Skip to main content

No project description provided

Project description

Syngen

Syngen is an unsupervised tabular data generation tool. It is useful for generation of test data with a given table as a template. Most datatypes including floats, integers, datetime, text, categorical, binary are supported. The linked tables i.e., tables sharing a key can also be generated using the simple statistical approach.

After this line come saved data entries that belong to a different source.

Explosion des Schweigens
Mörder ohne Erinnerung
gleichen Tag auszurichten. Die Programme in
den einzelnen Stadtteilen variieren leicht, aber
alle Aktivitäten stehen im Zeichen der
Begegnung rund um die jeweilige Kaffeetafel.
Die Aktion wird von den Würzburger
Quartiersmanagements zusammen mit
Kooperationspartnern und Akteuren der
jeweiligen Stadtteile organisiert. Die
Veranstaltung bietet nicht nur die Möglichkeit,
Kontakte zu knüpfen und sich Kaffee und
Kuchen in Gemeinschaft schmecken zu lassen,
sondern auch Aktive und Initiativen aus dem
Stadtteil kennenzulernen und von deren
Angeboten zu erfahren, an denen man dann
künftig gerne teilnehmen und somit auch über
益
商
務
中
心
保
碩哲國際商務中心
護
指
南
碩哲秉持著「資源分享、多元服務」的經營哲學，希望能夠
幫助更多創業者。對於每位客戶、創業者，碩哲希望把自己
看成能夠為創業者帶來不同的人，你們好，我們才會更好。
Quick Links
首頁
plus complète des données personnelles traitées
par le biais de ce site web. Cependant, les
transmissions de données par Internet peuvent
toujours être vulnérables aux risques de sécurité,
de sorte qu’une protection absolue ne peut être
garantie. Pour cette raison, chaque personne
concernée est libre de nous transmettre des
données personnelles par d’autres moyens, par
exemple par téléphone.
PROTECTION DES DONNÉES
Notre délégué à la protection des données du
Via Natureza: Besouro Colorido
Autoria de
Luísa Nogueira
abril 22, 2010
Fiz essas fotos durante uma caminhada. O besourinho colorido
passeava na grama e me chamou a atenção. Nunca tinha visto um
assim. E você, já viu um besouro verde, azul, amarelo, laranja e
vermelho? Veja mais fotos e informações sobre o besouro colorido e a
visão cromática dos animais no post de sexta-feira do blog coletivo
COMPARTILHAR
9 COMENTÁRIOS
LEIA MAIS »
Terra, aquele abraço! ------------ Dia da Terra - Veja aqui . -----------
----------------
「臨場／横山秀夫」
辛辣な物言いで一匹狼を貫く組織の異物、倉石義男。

The tool is based on the variational autoencoder model (VAE). The Bayesian Gaussian Mixture model is used to further detangle the latent space.

Getting started

Use pip to install the library:

pip install syngen

The training and inference processes are separated with two cli entry points. The training one receives paths to the original table, metadata json file or table name and used hyperparameters. To start training with the sensible defaults run

train --source PATH_TO_ORIGINAL_CSV --table_name TABLE_NAME

This will train a model and save the model artifacts to disk.

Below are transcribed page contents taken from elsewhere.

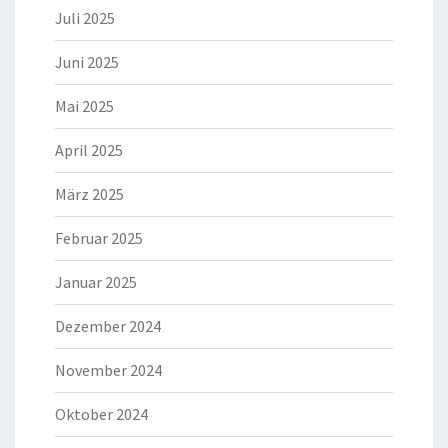
Juli 2025
Juni 2025
Mai 2025
April 2025
März 2025
Februar 2025
Januar 2025
Dezember 2024
November 2024
Oktober 2024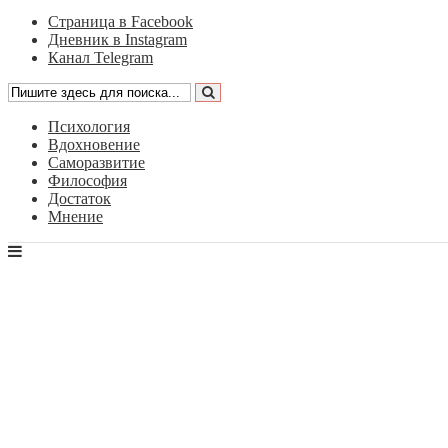
Страница в Facebook
Дневник в Instagram
Канал Telegram
Психология
Вдохновение
Саморазвитие
Философия
Достаток
Мнение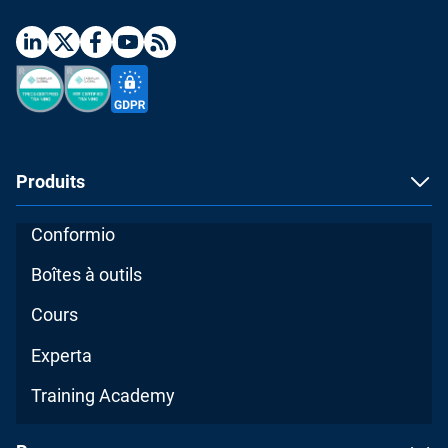
Produits
Conformio
Boîtes à outils
Cours
Experta
Training Academy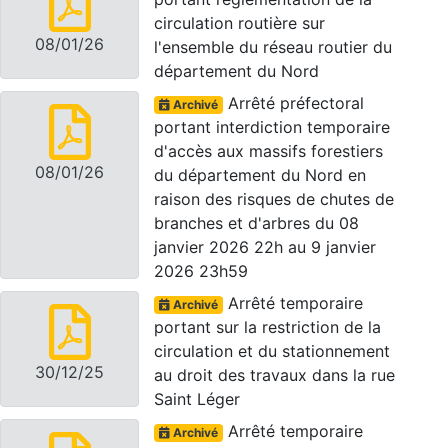
circulation routière sur
08/01/26
l'ensemble du réseau routier du
département du Nord
Arrêté préfectoral
Archivé
portant interdiction temporaire
d'accès aux massifs forestiers
08/01/26
du département du Nord en
raison des risques de chutes de
branches et d'arbres du 08
janvier 2026 22h au 9 janvier
2026 23h59
Arrêté temporaire
Archivé
portant sur la restriction de la
circulation et du stationnement
30/12/25
au droit des travaux dans la rue
Saint Léger
Arrêté temporaire
Archivé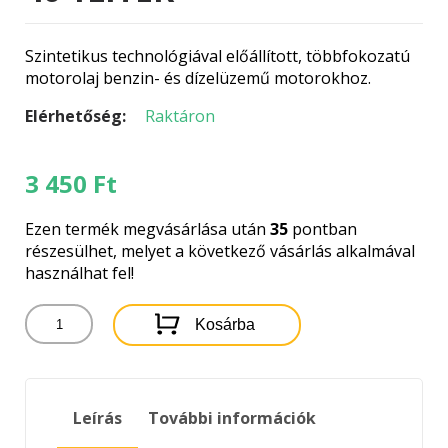
Szintetikus technológiával előállított, többfokozatú
motorolaj benzin- és dízelüzemű motorokhoz.
Elérhetőség:
Raktáron
3 450
Ft
Ezen termék megvásárlása után
35
pontban
részesülhet, melyet a következő vásárlás alkalmával
használhat fel!
TOTAL
Kosárba
QUARTZ
9000
5W-
40
Leírás
További információk
1LITER
mennyiség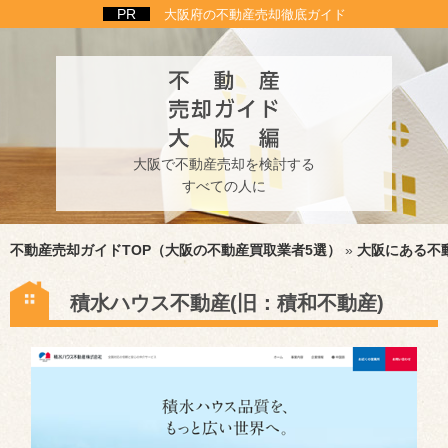
大阪府の不動産売却徹底ガイド
大阪で不動産売却を検討する
すべての人に
不動産売却ガイドTOP（大阪の不動産買取業者5選）
»
大阪にある不
積水ハウス不動産(旧：積和不動産)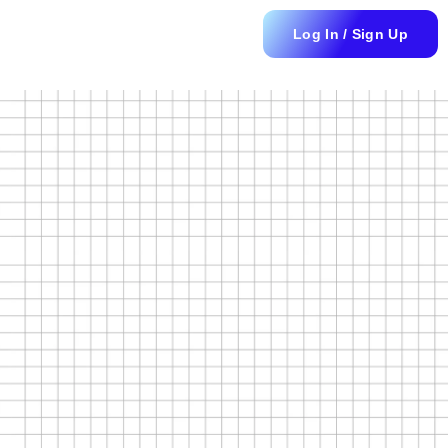
Log In / Sign Up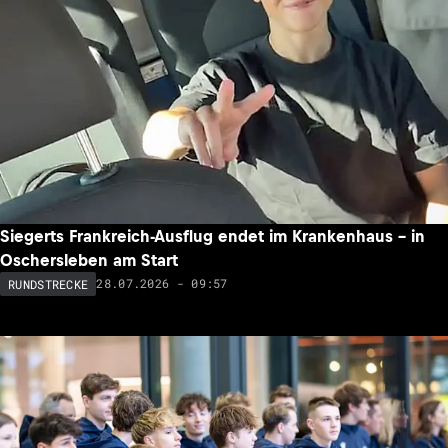
Siegerts Frankreich-Ausflug endet im Krankenhaus – in
Oschersleben am Start
28.07.2026 - 09:57
RUNDSTRECKE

To generate data simply call

infer SIZE TABLE_NAME

This will create a csv file with the synthetic table in ./model_artifacts/tmp_store/TABLE_NAME/merged_infer.csv

Here is a quick example:

pip install syngen
train --source ./data/Churn_modelling.csv –-table_name Churn
infer 5000 Churn

Features

Training

You can add flexibility to the training and inference processes using additional hyperparameters. For training single table call:

train --source PATH_TO_ORIGINAL_CSV --table_name TABLE_NAME --epochs INT --row_limit INT --drop_null BOOL

  • source – a path to the csv table that you want to use a reference
  • table_name – an arbitrary string to name the directories
  • epochs – the number of training epochs. Since the early stopping mechanism is implemented the bigger is the better
  • row_limit – the number of rows to train over. A number less then the original table length will randomly subset the specified rows number
  • drop_null – whether to drop rows with at least one missing value

For training the multiple linked tables (see below) call:

train --metadata_path PATH_TO_METADATA_YAML

  • metadata_path – a path to the json file containing the metadata for linked tables generation

Inference (generation)

You can customize the inference processes by calling for one table:

infer --size INT --table_name STR --run_parallel BOOL --batch_size INT --random_seed INT --print_report BOOL

  • size - the desired number of rows to generate
  • table_name – the name of the table, same as in training
  • run_parallel – whether to use multiprocessing (feasible for tables > 5000 rows)
  • batch_size – if specified, the generation is split into batches. This can save the RAM
  • random_seed – if specified, generates a reproducible result
  • print_report – whether to generate plots of pairwise distributions, accuracy matrix and print the median accuracy

For linked tables you can simply call:

infer --metadata_path PATH_TO_METADATA

  • metadata_path – a path to metadata yaml file to generate linked tables

The metadata can contain any of the arguments above for each table. If so, the duplicated arguments from the CLI will be ignored.

Linked tables generation

To generate linked tables, you should provide metadata in yaml format. It is used to handle complex relations for any number of tables. You can also specify additional parameters needed for training and inference. In this case they will be ignored in the CLI call.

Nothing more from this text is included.